If you stand at the equator, you're moving at about 30 km per second ... or roughly 67,000 mph. Everything else is moving at the same time, so you don't feel it. Check this cool site out to find a bit more info - including how to figure out the speed you, personally are travelling, based on where you are on Earth. It's pretty cool!
https://www.space.com/33527-how-fast-is-earth-moving.html
 
If you stand at the equator, you're moving at about 30 km per second ... or roughly 67,000 mph. Everything else is moving at the same time, so you don't feel it. Check this cool site out to find a bit more info - including how to figure out the speed you, personally are travelling, based on where you are on Earth. It's pretty cool!
https://www.space.com/33527-how-fast-is-earth-moving.html
That’s awesome!! Thanks! Also a bit complicated 😂🙈🙈🙈 the math part of it! But awesome! 😁
 
My Dad loved numbers, and always kept the day's time changes in his head all year, On any given day, you could ask him how much longer or shorter today was than yesterday - and he'd have your answer immediately. It was a fun game for us. Never once, in all my years, was I ever able to stump him. It was cool!

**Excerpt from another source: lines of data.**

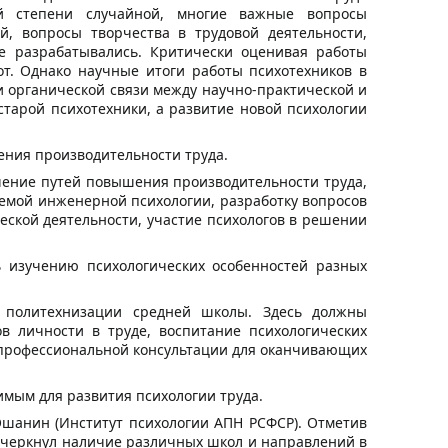
й степени случайной, многие важные вопросы
й, вопросы творчества в трудовой деятельности,
не разрабатывались. Критически оценивая работы
от. Однако научные итоги работы психотехников в
 органической связи между научно-практической и
старой психотехники, а развитие новой психологии
ения производительности труда.
ение путей повышения производительности труда,
аемой инженерной психологии, разработку вопросов
еской деятельности, участие психологов в решении
ь изучению психологических особенностей разных
х политехнизации средней школы. Здесь должны
 личности в труде, воспитание психологических
ы профессиональной консультации для оканчивающих
мым для развития психологии труда.
 Ошанин (Институт психологии АПН РСФСР). Отметив
одчеркнул наличие различных школ и направлений в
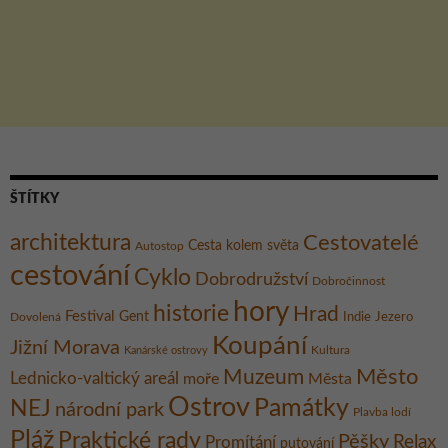
ŠTÍTKY
architektura
Cestovatelé
Cesta kolem světa
Autostop
cestování
Cyklo
Dobrodružství
Dobročinnost
hory
historie
Hrad
Festival
Gent
Dovolená
Indie
Jezero
Koupání
Jižní Morava
Kultura
Kanárské ostrovy
Město
Muzeum
Lednicko-valtický areál
moře
Města
Ostrov
Památky
NEJ
národní park
Plavba lodí
Pláž
Praktické rady
Pěšky
Relax
Promítání
putování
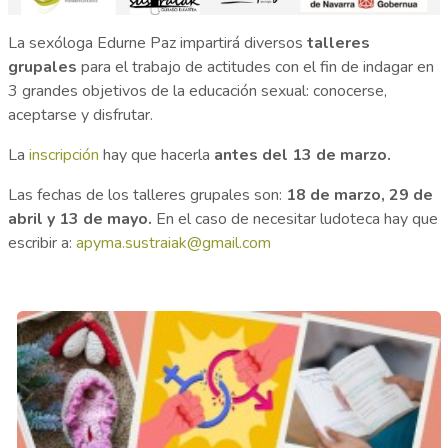
La sexóloga Edurne Paz impartirá diversos
talleres
grupales
para el trabajo de actitudes con el fin de indagar en
3 grandes objetivos de la educación sexual: conocerse,
aceptarse y disfrutar.
La
inscripción
hay que hacerla
antes del 13 de marzo.
Las fechas de los talleres grupales son:
18 de marzo, 29 de
abril y 13 de mayo.
En el caso de necesitar ludoteca hay que
escribir a:
apyma.sustraiak@gmail.com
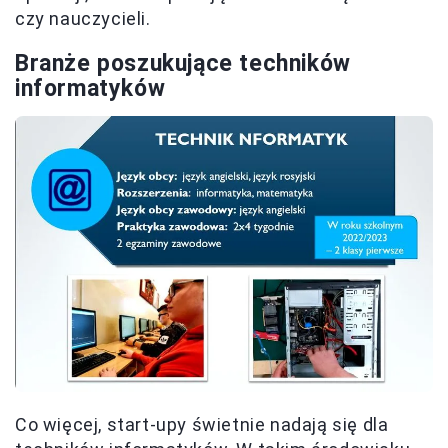
czy nauczycieli.
Branże poszukujące techników
informatyków
Co więcej, start-upy świetnie nadają się dla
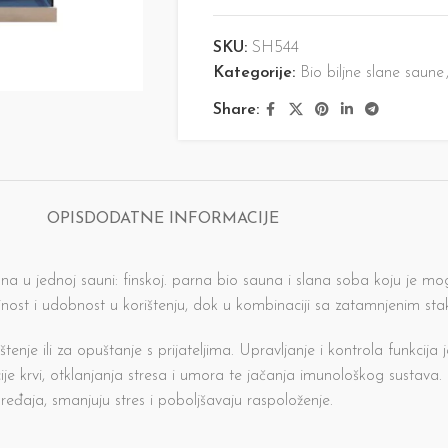
SKU:
SH544
Kategorije:
Bio biljne slane saune
Share:
OPIS
DODATNE INFORMACIJE
auna u jednoj sauni: finskoj. parna bio sauna i slana soba koju je 
st i udobnost u korištenju, dok u kombinaciji sa zatamnjenim stakl
enje ili za opuštanje s prijateljima. Upravljanje i kontrola funkci
acije krvi, otklanjanja stresa i umora te jačanja imunološkog sustava
ređaja, smanjuju stres i poboljšavaju raspoloženje.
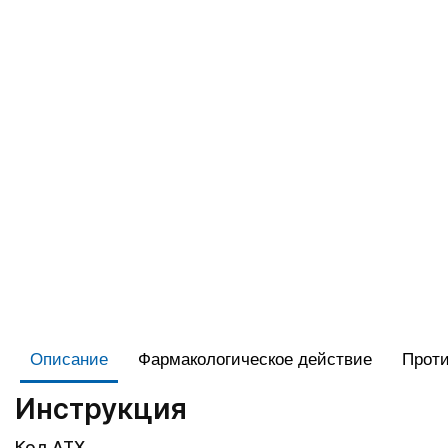
Описание
Фармакологическое действие
Проти
Инструкция
Код АТХ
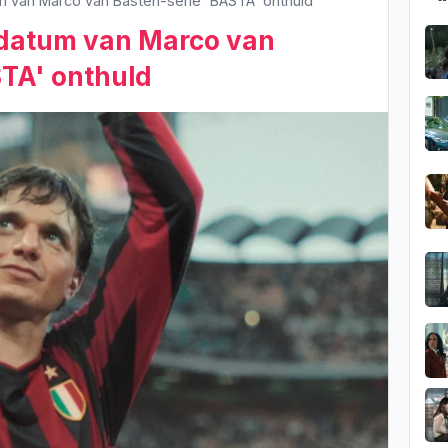
 van Marco van Basten-serie 'BASTA' onthuld
edatum van Marco van
TA' onthuld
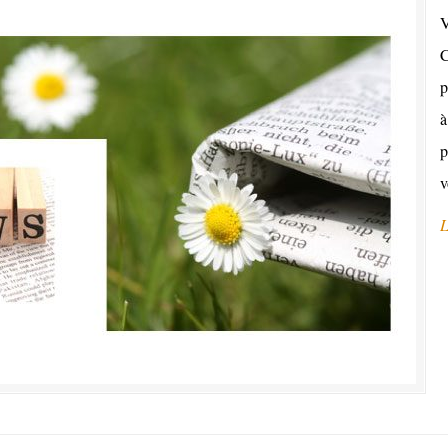
V
C
p
à
p
v
L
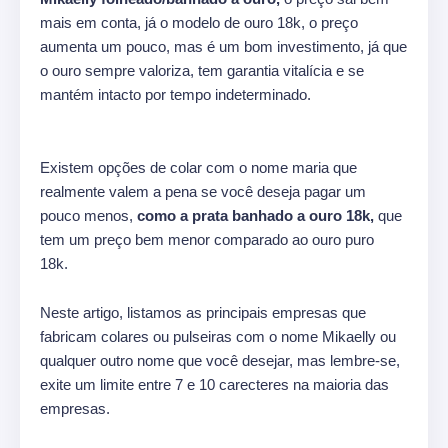
mais em conta, já o modelo de ouro 18k, o preço
aumenta um pouco, mas é um bom investimento, já que
o ouro sempre valoriza, tem garantia vitalícia e se
mantém intacto por tempo indeterminado.
Existem opções de colar com o nome maria que
realmente valem a pena se você deseja pagar um
pouco menos,
como a prata banhado a ouro 18k,
que
tem um preço bem menor comparado ao ouro puro
18k.
Neste artigo, listamos as principais empresas que
fabricam colares ou pulseiras com o nome Mikaelly ou
qualquer outro nome que você desejar, mas lembre-se,
exite um limite entre 7 e 10 carecteres na maioria das
empresas.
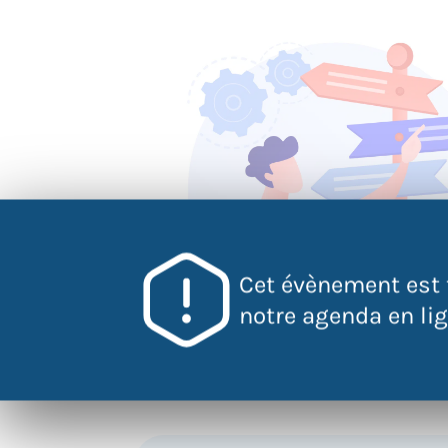
Cet évènement est 
notre agenda en lign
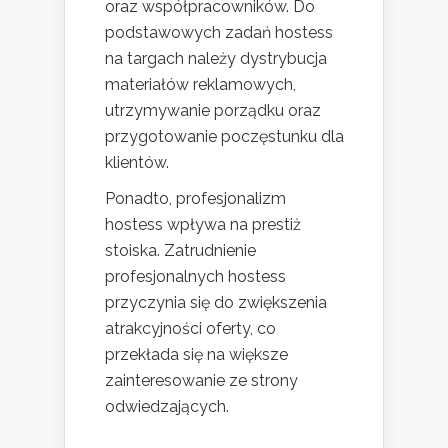
oraz współpracowników. Do
podstawowych zadań hostess
na targach należy dystrybucja
materiałów reklamowych,
utrzymywanie porządku oraz
przygotowanie poczęstunku dla
klientów.
Ponadto, profesjonalizm
hostess wpływa na prestiż
stoiska. Zatrudnienie
profesjonalnych hostess
przyczynia się do zwiększenia
atrakcyjności oferty, co
przekłada się na większe
zainteresowanie ze strony
odwiedzających.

He also used the sun to teach us how to count into triple digits and do quick calculations in our heads. As soon as someone asked when Spring was, he'd send one of us for the Farmer's Almanac to look up the Vernal Equinox. We would then sit down at the kitchen table and count back from the "First Day of Spring." We actually numbered the calendar blocks in tiny numbers penciled into the lower corner. Once the calendar was up, we were all fair game. He would constantly ask us how many days it was 'til Spring. More often than not, we'd have to think back a few days to the last time he'd asked or picture the larger number on the next Sunday's block and do the math quickly in our heads. It was a matter of pride to not get caught out unawares!
We started the same game with my children as soon as they learned their numbers. They're nearly grown, now, and still "play" the game with me and each other. Daddy's been gone for a few weeks, now, at the ripe old age of 84, but I'm sure the game will live on for generations.

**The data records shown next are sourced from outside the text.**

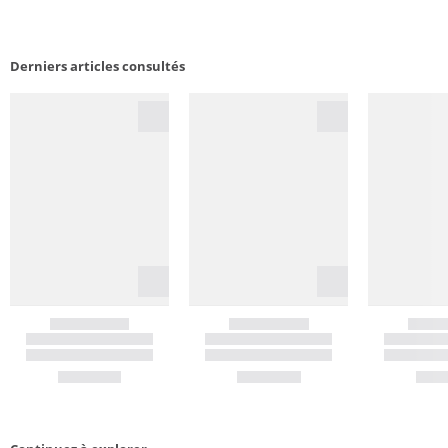
Derniers articles consultés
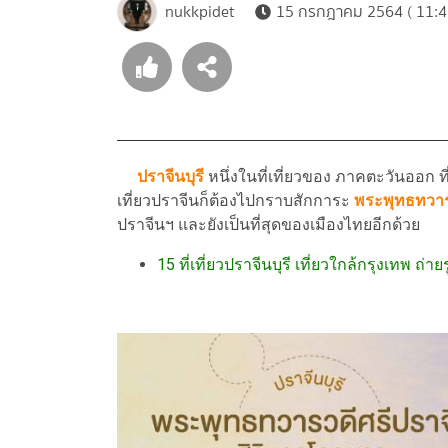
nukkpidet
15 กรกฎาคม 2564 ( 11:4
ปราจีนบุรี
หนึ่งในที่เที่ยวของ ภาคตะวันออก ท
เที่ยวปราจีนก็ต้องไปกราบสักการะ
พระพุทธทวาร
ปราจีนฯ และยังเป็นที่สุดของเมืองไทยอีกด้วย
15 ที่เที่ยวปราจีนบุรี เที่ยวใกล้กรุงเทพ ถ่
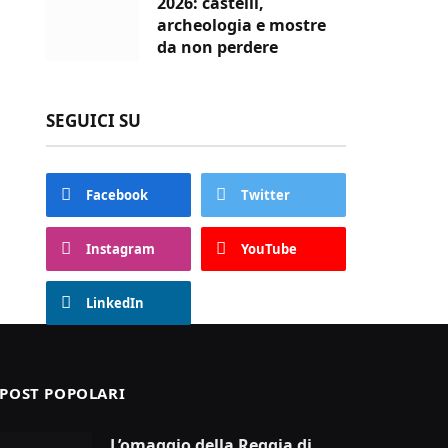
2026: castelli,
archeologia e mostre
da non perdere
SEGUICI SU
Facebook
Twitter
Instagram
YouTube
LinkedIn
POST POPOLARI
L’omaggio della Reggia di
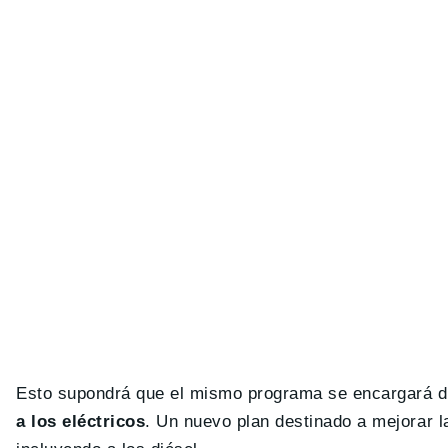
Esto supondrá que el mismo programa se encargará d
a los eléctricos
. Un nuevo plan destinado a mejorar l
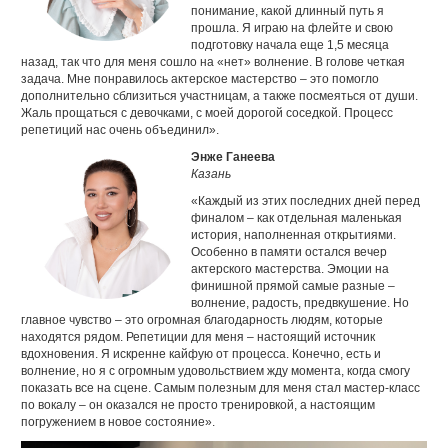
понимание, какой длинный путь я
прошла. Я играю на флейте и свою
подготовку начала еще 1,5 месяца
назад, так что для меня сошло на «нет» волнение. В голове четкая
задача. Мне понравилось актерское мастерство – это помогло
дополнительно сблизиться участницам, а также посмеяться от души.
Жаль прощаться с девочками, с моей дорогой соседкой. Процесс
репетиций нас очень объединил».
Энже Ганеева
Казань
«Каждый из этих последних дней перед
финалом – как отдельная маленькая
история, наполненная открытиями.
Особенно в памяти остался вечер
актерского мастерства. Эмоции на
финишной прямой самые разные –
волнение, радость, предвкушение. Но
главное чувство – это огромная благодарность людям, которые
находятся рядом. Репетиции для меня – настоящий источник
вдохновения. Я искренне кайфую от процесса. Конечно, есть и
волнение, но я с огромным удовольствием жду момента, когда смогу
показать все на сцене. Самым полезным для меня стал мастер-класс
по вокалу – он оказался не просто тренировкой, а настоящим
погружением в новое состояние».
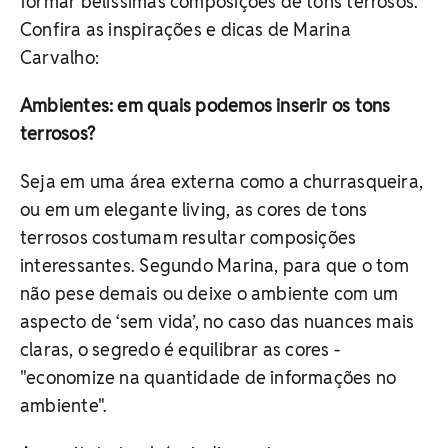
formar belíssimas composições de tons terrosos.
Confira as inspirações e dicas de Marina
Carvalho:
Ambientes: em quais podemos inserir os tons
terrosos?
Seja em uma área externa como a churrasqueira,
ou em um elegante living, as cores de tons
terrosos costumam resultar composições
interessantes. Segundo Marina, para que o tom
não pese demais ou deixe o ambiente com um
aspecto de ‘sem vida’, no caso das nuances mais
claras, o segredo é equilibrar as cores -
"economize na quantidade de informações no
ambiente".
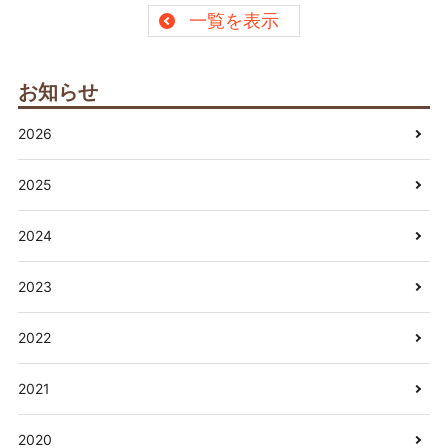
一覧を表示
お知らせ
2026
2025
2024
2023
2022
2021
2020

Rest in Peace, Daddy, and in case you were wondering, it's 89 Days 'til Spring. 🌷
What a wonderful dad! I’m sorry for your loss but happy for you that you are left with such meaningful memories!
 
Weeeelll.....where's the pics?!

Raining here...and almost always cloudy.
I didn't say they were good, but my regular Kodak could not focus on it at all. The first is earlier, not zoomed, and from my front porch. In person it was easier to see than the pic looks. Second is later and zoomed all the way in, plus cropped. Again, not good. But to the naked eye each planet was obvious. It was easy to see that Jupiter, the bigger, fuller planet, was in front...and Saturn was smaller and not as visible. Flatter and not as bright either.
With binoculars it looked like headlights in the distant. One new, one old. Like an old car.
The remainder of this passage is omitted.